Here's the thing, you're going to die. Your grandparents are going to die, your parents are going to die, and you are going to die, hopefully in that order. Perhaps this comes as no surprise to you, but if you were born and raised in the U.S. it is possible that you have not yet had to confront death up close and personal. Americans rarely die in the arms of loved ones or even in their own homes. It is much more likely that we will die attached to a latex octopus of tubes, bags and noisy machines. This, in my opinion, is the greatest casualty of American health care. Why can't we just die?
Most people would never wish such a painful and prolonged demise upon their loved ones if they knew what it was really like. Some people do know, sign DNR (do not resucitate) orders, and are still subjected to expensive and invasive "heroic" medicine because of fear of litigation. So what can we do to give our loved ones and our selves the "good death" that has become more myth than reality in modern society?

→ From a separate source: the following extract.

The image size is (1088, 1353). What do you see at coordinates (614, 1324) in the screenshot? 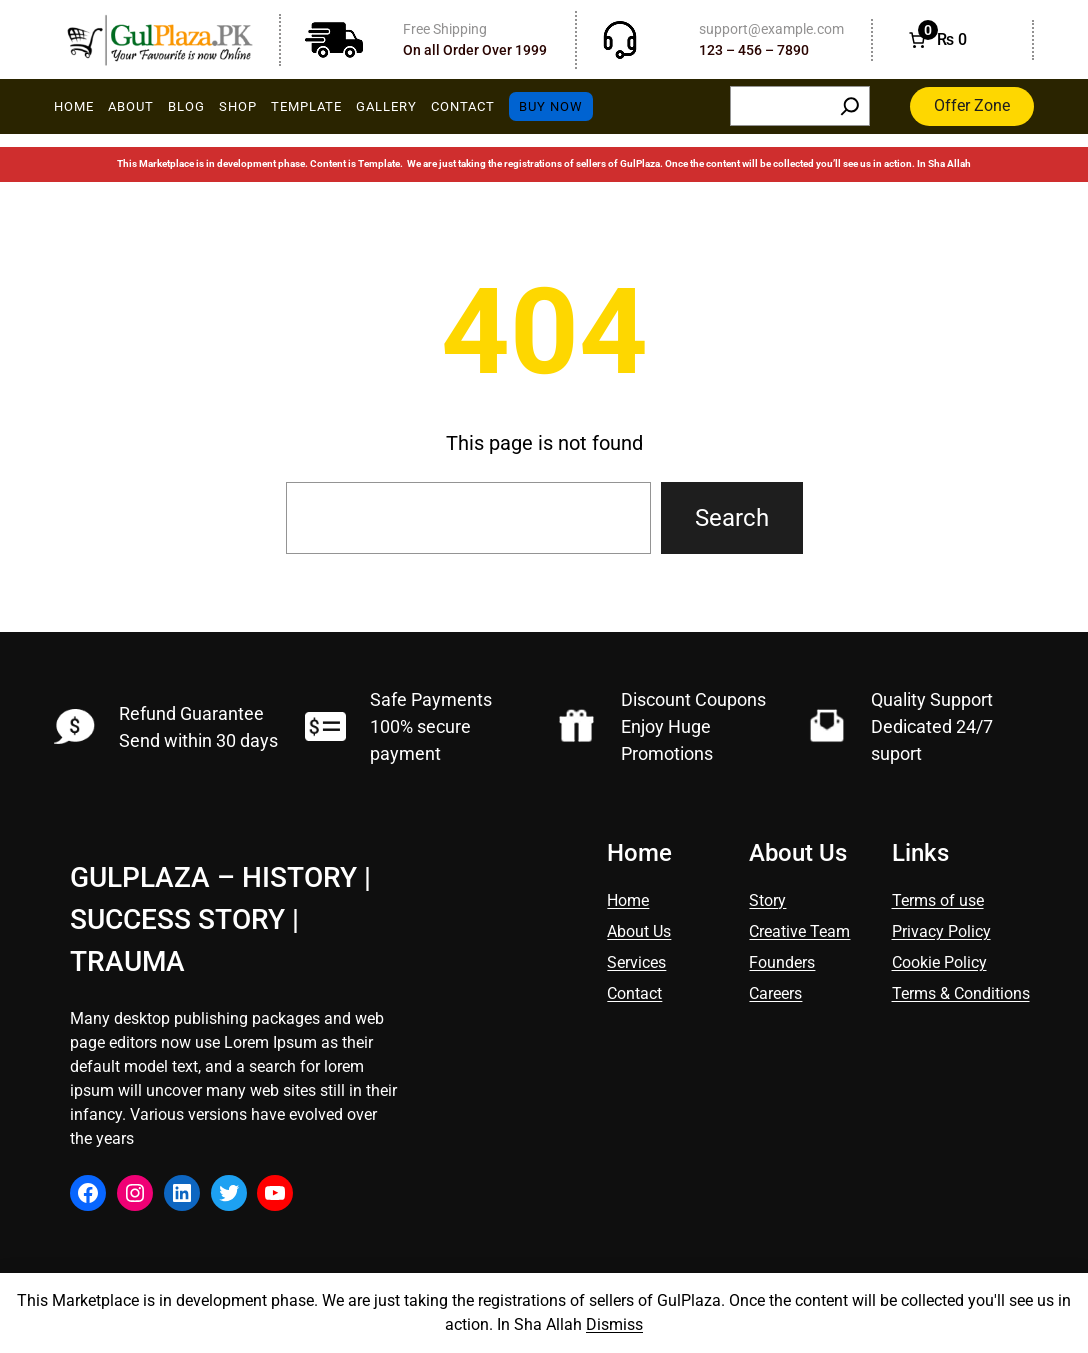 I see `Dismiss [button]` at bounding box center [614, 1324].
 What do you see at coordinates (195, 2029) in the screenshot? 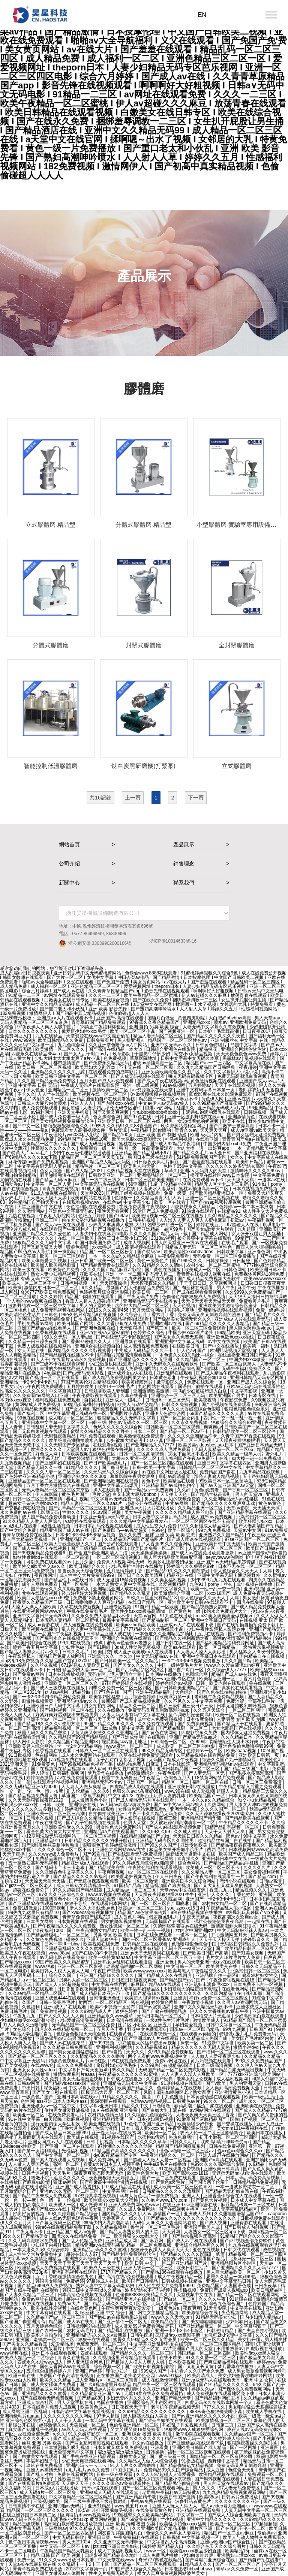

The experts on palliative care, the clinical term for non-curative management of symptoms at the end of life, are hospice providers. Some of the richest experiences of my music therapy career have been providing care at the end of life through hospice. Rather than the intense and often experimental treatments in mainstream medicine, hospice focuses on pain management, spiritual and emotional care, and preparation for death in a peaceful and warm environment, often the patient's home. Also, every adult needs to prepare a living will so that loved ones can honor that person's wishes without agonizing over what they would have wanted. Finally, anyone who cares about a loved one's right to die should petition their lawmakers to pass legislation similar to what is currently on the books in Oregon. Yes, this is controversial, and unfairly used to charicature the liberal tendencies of that part of the country. This is not a partisan matter however. Oregon may be the only state that admits it, but "assisted suicide" is practiced in every part of the country. Every day, physicians and nurses nationwide make clinical decisions that may aid in reducing pain while accelerating the death of patients already at the end of life, often through continued use of large doses of opiates like morphine. The use of legal methods like those in Oregon would likely lead to less risk of abuse and increased opportunity for patients to have their wishes for end of life care honored.